Pounded by the sounds, the emotions, the images, my blood fuses with their blood. These people are killed in the line of living their lives. They do not have the opportunity to protest. Jorden Russell Davis, Eric Garner, John Crawford, Michael Brown, Akai Gurley, Tamir Rice, Walter Scott, Freddie Gray are dead. Their last moments are thankfully witnessed and recorded by friends, bystanders who now form the Greek chorus sounding through image and word the crimes against the self, and the crimes against the sacredness of life. Knowing, seeing what happened, happens, doesn’t stop our lives, but we have to weave around them to continue. We cannot simply move forward in a straight line.
But this young girl wasn’t killed in the line of finding, living her life, she lives, and she does protest. Perhaps she is lucky that it all happens in a school situation, which in itself limits the expression of murderous rage directed against her as she attempts to fight for a space for her own humanity. She tries to hold on to her phone; she tries to hold on to her right to stay in the classroom. She fights very hard to hold on to her right to be somebody. She does it in the wrong way, at the wrong time, but she does it for the right reasons. Her actions are not pathological, but generative of a self that has not given up wanting something from the society of which she is a member. Her actions considered in this context, are dignified and courageous, demanding a place of respect in a society that has offered her little respect, little place, and little legitimacy—a society which has rules in place that allow her to be brutally assaulted if she asserts herself in this fashion. In the most profound sense her actions express a deep connection to—not dissociation from—all that she knows about the society in which she lives, and all that she understands of her role in it.
I am learning a lot about courage from this young girl, a girl that has nobody, but is somebody; I am learning how to face some of the horrible truths embedded in the society in which I live; I am learning how to heal myself, help heal my love ones, and how to heal the people who seek me out as a professional and hope that I might somehow understand.
Joan Golden-Alexis, Ph.D. is a Jungian psychoanalyst and psychologist in New York City. Her practice consists of individuals as well as couples. (drjgolden@earthlink.net)
Reference:
Rankine, Claudia. Citizen, An American Lyric. Minneapolis, Minnesota: Graywolf Press, 2014.
Image Credit:
Toyin Odutola
Title: Uncertain, yet Reserved. (Adeola.
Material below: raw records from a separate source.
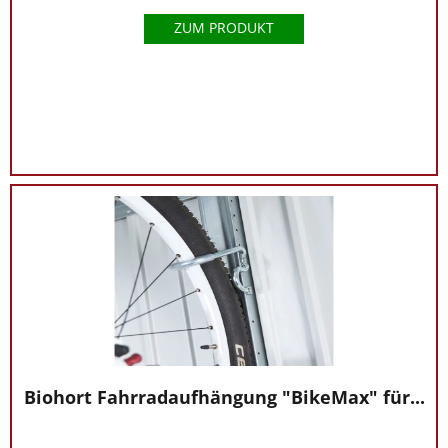
ZUM PRODUKT
Biohort Fahrradaufhängung "BikeMax" für...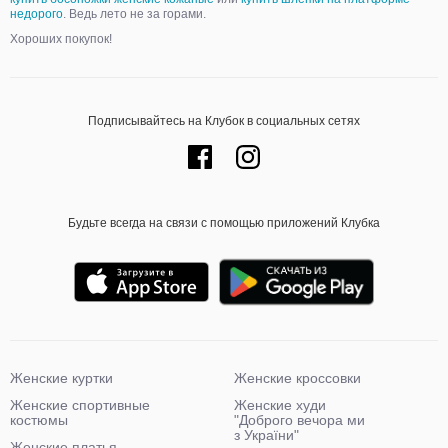
недорого
. Ведь лето не за горами.
Хороших покупок!
Подписывайтесь на Клубок в социальных сетях
Будьте всегда на связи с помощью приложений Клубка
Женские куртки
Женские кроссовки
Женские спортивные
Женские худи
костюмы
"Доброго вечора ми
з України"
Женские платья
Abuja Airport, Nigeria.), 2012
Pen ink and acrylic ink on board
20 x 30 inches
- 86-87, Citizen by Claudia Rankine
Dear Dr. Joan,
This is a very beautiful and compassionately expressed understanding of how it is to be human. Your words join and reflect with those of Rankine to help us and hold us as we feel the despair that comes with racism.
“I could have been killed….” How often we of Africanist descent think these words. They have become a part of our silent mantra. Our collective knows and shares these words with one another intuitively. We embody these words and they entomb us.
Your writing touches me–wakes me up more, encourages me to want to live more deeply, and to share my life more deeply with others in compassion. Thank you.